EXERCISE AIM: From the entries, filter out every line that lacks "Acil" and copy the rest.
—————
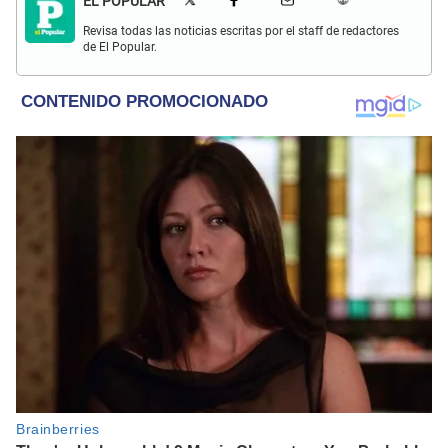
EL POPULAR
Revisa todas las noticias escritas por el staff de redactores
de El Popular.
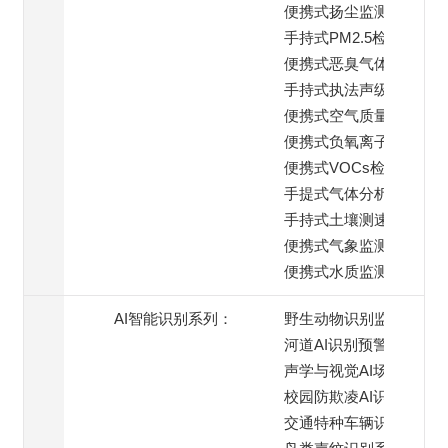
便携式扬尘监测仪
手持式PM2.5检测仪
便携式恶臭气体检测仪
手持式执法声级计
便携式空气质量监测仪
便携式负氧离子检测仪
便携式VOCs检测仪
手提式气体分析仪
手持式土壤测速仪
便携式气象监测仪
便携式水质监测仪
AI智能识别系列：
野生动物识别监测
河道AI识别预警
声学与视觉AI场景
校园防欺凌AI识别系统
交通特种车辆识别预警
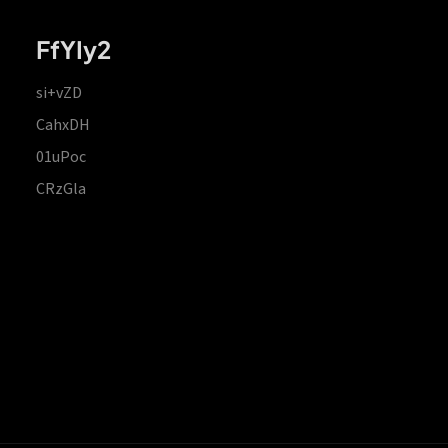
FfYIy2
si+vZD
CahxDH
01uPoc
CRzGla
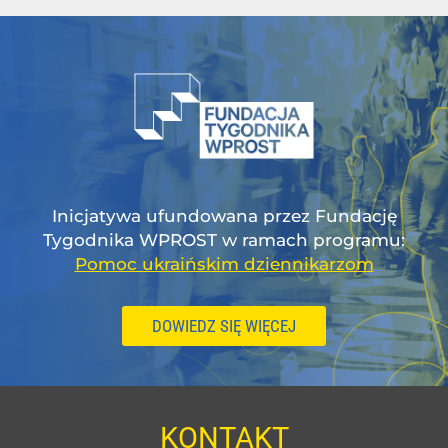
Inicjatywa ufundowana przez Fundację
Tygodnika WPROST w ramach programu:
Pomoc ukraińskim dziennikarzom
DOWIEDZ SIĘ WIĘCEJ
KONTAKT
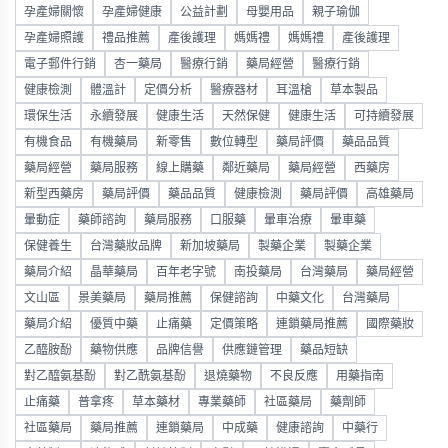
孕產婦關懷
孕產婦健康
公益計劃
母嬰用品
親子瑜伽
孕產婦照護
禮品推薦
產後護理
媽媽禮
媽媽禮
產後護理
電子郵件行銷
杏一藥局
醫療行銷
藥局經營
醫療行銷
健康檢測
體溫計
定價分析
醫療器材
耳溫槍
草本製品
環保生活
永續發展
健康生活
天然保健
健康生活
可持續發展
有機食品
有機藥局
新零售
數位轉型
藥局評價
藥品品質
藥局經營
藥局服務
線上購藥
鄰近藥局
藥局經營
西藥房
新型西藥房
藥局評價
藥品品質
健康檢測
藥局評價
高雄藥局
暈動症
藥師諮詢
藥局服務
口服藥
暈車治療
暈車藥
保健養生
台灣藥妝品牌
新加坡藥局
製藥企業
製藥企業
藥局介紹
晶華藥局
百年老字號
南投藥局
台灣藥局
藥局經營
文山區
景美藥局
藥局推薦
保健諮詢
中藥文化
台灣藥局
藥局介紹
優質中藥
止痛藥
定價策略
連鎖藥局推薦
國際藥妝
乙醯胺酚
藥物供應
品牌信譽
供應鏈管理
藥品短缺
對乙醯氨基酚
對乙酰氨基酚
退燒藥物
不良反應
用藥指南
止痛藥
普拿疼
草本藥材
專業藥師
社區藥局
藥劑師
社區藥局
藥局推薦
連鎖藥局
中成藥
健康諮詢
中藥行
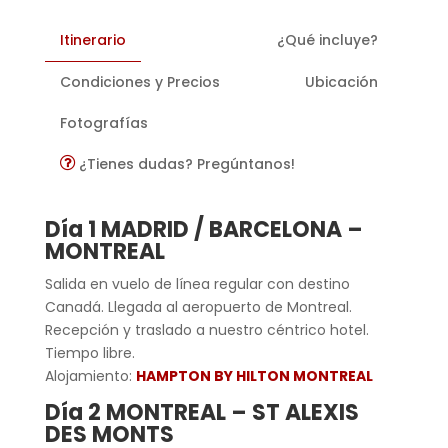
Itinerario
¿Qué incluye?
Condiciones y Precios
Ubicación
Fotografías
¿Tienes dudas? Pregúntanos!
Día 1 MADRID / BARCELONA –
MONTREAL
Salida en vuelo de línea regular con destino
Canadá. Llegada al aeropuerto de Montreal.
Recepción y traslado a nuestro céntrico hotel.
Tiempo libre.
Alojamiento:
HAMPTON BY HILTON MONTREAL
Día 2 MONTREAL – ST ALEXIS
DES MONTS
—————
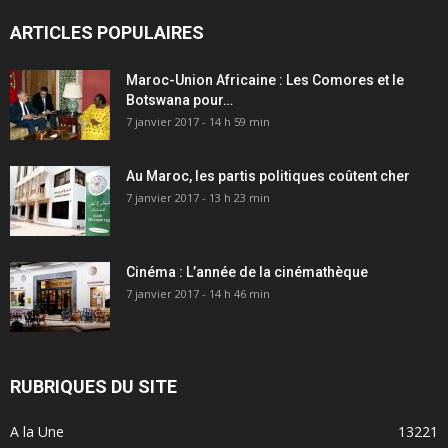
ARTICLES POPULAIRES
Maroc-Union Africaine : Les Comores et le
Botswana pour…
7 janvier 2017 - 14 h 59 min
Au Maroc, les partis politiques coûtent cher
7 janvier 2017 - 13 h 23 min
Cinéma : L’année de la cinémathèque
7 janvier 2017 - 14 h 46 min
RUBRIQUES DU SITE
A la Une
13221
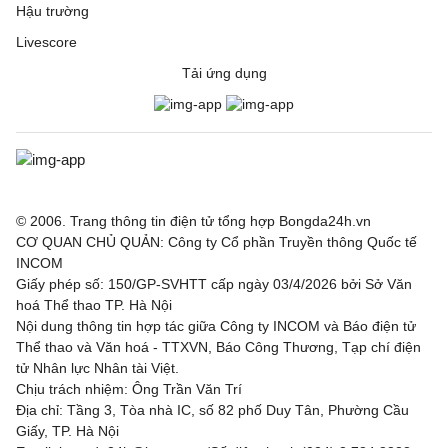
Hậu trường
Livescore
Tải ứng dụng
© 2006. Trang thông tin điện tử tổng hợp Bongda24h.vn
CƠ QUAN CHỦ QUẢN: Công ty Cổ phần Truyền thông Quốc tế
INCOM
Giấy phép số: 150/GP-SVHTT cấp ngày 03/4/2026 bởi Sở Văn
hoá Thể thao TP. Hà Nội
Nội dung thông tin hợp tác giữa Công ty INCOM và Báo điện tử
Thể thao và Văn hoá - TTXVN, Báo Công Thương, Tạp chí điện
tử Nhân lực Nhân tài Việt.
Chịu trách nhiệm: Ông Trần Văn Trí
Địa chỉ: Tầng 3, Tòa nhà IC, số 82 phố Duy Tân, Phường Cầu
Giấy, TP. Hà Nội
—————
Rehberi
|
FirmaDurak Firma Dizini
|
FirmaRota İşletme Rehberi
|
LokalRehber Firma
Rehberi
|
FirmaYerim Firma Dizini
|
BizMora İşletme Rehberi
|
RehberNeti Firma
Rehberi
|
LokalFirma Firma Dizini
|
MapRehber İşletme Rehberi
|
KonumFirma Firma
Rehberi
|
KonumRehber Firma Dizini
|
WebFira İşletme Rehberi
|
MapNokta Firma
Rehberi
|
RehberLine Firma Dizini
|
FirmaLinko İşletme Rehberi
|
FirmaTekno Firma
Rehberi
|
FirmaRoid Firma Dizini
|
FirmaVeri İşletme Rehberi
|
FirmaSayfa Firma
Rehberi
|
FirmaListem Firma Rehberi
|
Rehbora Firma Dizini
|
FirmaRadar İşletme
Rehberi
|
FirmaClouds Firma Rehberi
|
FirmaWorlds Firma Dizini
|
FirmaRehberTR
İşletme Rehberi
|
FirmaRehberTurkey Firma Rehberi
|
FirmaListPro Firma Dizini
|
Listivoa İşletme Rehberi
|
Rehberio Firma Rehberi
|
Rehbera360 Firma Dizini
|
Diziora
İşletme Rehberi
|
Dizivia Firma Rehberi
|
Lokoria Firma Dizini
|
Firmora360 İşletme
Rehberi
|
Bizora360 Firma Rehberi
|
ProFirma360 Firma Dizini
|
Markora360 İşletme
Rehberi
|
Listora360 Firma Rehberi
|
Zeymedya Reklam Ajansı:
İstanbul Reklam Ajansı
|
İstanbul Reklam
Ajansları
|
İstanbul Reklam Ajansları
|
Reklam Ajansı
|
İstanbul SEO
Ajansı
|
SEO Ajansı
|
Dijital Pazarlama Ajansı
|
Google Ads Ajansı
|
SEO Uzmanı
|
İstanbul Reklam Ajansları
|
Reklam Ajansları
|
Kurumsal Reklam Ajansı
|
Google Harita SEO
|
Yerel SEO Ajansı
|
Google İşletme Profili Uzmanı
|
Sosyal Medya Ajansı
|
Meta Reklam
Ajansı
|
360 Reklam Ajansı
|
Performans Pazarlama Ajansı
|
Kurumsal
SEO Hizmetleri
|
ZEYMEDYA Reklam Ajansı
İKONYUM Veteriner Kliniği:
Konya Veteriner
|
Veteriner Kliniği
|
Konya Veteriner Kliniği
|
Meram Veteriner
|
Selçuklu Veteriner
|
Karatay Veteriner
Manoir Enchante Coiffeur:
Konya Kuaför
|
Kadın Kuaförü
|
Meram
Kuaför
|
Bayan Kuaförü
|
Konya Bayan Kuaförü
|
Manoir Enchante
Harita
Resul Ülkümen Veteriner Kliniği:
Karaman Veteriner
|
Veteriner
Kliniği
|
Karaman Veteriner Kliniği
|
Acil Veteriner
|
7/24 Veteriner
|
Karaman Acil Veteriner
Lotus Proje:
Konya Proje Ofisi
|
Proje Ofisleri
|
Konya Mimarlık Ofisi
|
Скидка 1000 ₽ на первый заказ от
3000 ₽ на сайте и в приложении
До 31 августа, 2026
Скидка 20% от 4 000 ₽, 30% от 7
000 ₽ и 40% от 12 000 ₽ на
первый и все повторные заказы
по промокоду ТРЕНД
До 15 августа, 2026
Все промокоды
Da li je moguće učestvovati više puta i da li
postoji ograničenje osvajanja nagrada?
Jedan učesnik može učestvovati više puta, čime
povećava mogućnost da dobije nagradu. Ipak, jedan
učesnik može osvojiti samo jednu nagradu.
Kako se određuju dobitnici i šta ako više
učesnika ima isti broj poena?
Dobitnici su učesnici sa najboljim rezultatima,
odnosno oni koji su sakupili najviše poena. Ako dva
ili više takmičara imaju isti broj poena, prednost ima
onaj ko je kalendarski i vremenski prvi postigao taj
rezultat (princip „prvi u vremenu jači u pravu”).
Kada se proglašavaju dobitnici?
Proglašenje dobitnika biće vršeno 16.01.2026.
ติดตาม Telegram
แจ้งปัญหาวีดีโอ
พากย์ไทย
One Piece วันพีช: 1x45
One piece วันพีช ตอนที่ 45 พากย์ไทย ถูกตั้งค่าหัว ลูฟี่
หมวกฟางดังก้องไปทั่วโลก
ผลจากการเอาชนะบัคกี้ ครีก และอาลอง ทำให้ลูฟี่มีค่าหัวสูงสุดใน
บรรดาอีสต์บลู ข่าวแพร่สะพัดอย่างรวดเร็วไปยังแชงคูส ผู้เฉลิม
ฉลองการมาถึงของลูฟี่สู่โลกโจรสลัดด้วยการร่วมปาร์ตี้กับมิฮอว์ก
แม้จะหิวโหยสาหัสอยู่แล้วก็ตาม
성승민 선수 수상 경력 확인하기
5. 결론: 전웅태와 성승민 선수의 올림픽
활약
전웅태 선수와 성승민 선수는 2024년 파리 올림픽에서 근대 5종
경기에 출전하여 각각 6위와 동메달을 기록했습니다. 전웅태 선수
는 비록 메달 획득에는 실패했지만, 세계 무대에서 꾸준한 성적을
—————
RESPONSE TO THIS EXERCISE:
Acil Veteriner
Karaman Acil Veteriner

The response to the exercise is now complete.